Working on the mural "March of Trinity" at Sacred Heart Chaldean Catholic Church in Saskatoon, SK.

I've lived and worked for about twenty years in the beautiful Resort Village of Manitou Beach, since I met the love of my life, fellow artist Sharon Gibson. Together, we have established the seasonal business “G-G's Gallery and Gifts”, that has enjoyed modest success over the past six years. I am also an easel painter, and G-G's has created high-quality, sustained exposure of our artwork to thousands of visitors since its inception. The great thing about G-G's is, it has generated many exciting commissions for “heirloom-quality” portraiture (another of my specialties) and other artistic projects, along with generating many sales of original artwork.

While my decision to pursue the career path of “monumental mural-painter” has been very fruitful, the question of precarious health lead me to reach out to the renal (kidney) community, to create a Facebook page called “Kidney Transplant Donors and Recipients”, where we welcome and embrace the renal community worldwide.
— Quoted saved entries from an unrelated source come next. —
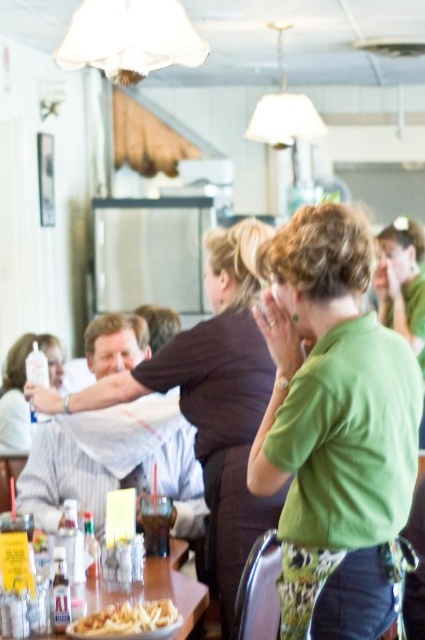 You are a customer sitting at the wooden table at lower left. You want to grab the golden crispy fries at lower left. Can you easily reach them from your current position?

The golden crispy fries at lower left are behind the wooden table at lower left, so they are not within easy reach from your seated position at the table.

You are a customer at the restaurant and want to grab the golden crispy fries at lower left. However, there is a matte white bottle at left in the way. Can you reach the fries without moving the bottle?

The matte white bottle at left is located above the golden crispy fries at lower left, so you can reach the fries without moving the bottle since it is positioned below the bottle.

You are a restaurant manager checking the layout. You need to place a new menu board between the green matte shirt at center and the matte brown shirt at center. Since the menu board is 10 cm thick, will it fit between them?

The green matte shirt at center is thinner than the matte brown shirt at center. However, the description only provides information about their thickness, not the distance between them. Therefore, it is impossible to determine if the menu board will fit based on the given information.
We welcome anyone with a “kidney connection”, in all stages of their health journey. My wife Sharon originally came up with the idea to form this group, and she and I were the first members. After about two years, the group has grown to over ten-thousand strong! So, much as I hoped that my career as a muralist might assure a certain measure of immortality, the formation of KTDR has superseded this goal, as it is a living, thriving community. It has far exceeded my expectations, to say the least! And, it continues to expand its reach on a daily basis.

Since I re-started thrice-weekly, four hour dialysis treatments, I have fast-tracked a writing project that I've dabbled in for a few years. Thanks to this dedicated “me-time”, I am just about ready to release Book 1 of a trilogy called, “Dancing with Rejection: A Beginner's Guide to Immortality”. Thanks in large part to my friend and mentor, the best-selling Saskatchewan author Wes Funk, I'm going ahead to self-publish. You might say, I don't really have the luxury of unlimited time to wade through “rejection” letters from the publishing houses. Don't you think it might be a bit ironic to stare down these notices for a project of this sort? 



With Canadian literary darling Wes Funk, host of "Lit Happens" on Shaw Cable TV.